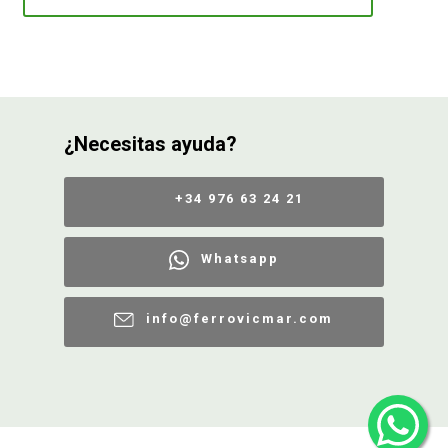
¿Necesitas ayuda?
+34 976 63 24 21
Whatsapp
info@ferrovicmar.com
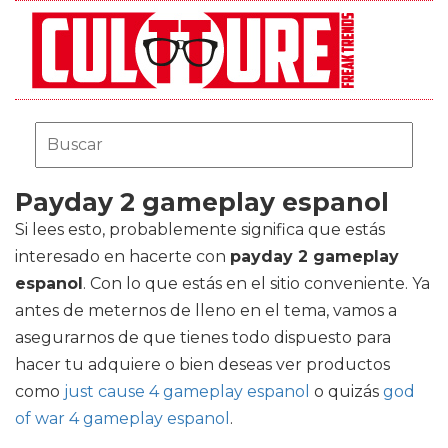
Payday 2 gameplay espanol
Si lees esto, probablemente significa que estás
interesado en hacerte con
payday 2 gameplay
espanol
. Con lo que estás en el sitio conveniente. Ya
antes de meternos de lleno en el tema, vamos a
asegurarnos de que tienes todo dispuesto para
hacer tu adquiere o bien deseas ver productos
como
just cause 4 gameplay espanol
o quizás
god
of war 4 gameplay espanol
.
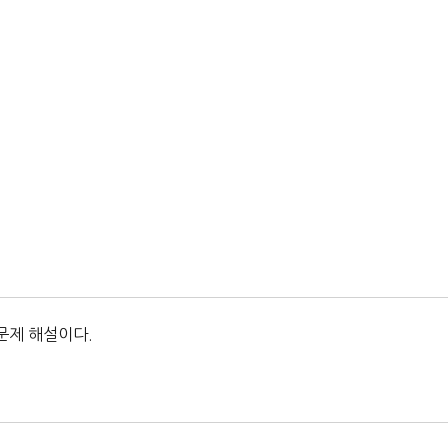
문제 해설이다.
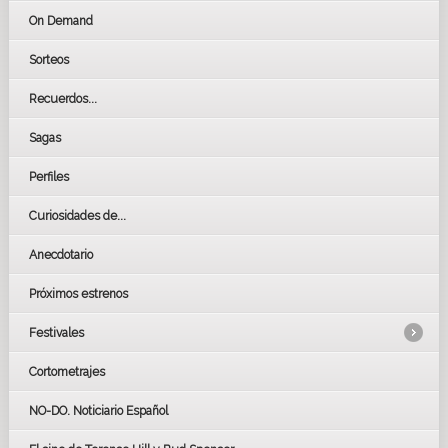
On Demand
Sorteos
Recuerdos...
Sagas
Perfiles
Curiosidades de...
Anecdotario
Próximos estrenos
Festivales
Cortometrajes
LOS OSCARS
GOYAS
NO-DO. Noticiario Español
CÉSAR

··········

(Directions for this task) An exact reproduction of the data is needed, with no pictures included.

(Expected answer)
¿Necesitas ayuda?
+34 976 63 24 21
Whatsapp
info@ferrovicmar.com
Payday 2 gameplay espanol
Si lees esto, probablemente significa que estás
interesado en hacerte con
payday 2 gameplay
espanol
. Con lo que estás en el sitio conveniente. Ya
antes de meternos de lleno en el tema, vamos a
asegurarnos de que tienes todo dispuesto para
hacer tu adquiere o bien deseas ver productos
como
just cause 4 gameplay espanol
o quizás
god
of war 4 gameplay espanol
.
문제 해설이다.
On Demand
Sorteos
Recuerdos...
Sagas
Perfiles
Curiosidades de...
Anecdotario
Próximos estrenos
Festivales
Cortometrajes
LOS OSCARS
GOYAS
NO-DO. Noticiario Español
CÉSAR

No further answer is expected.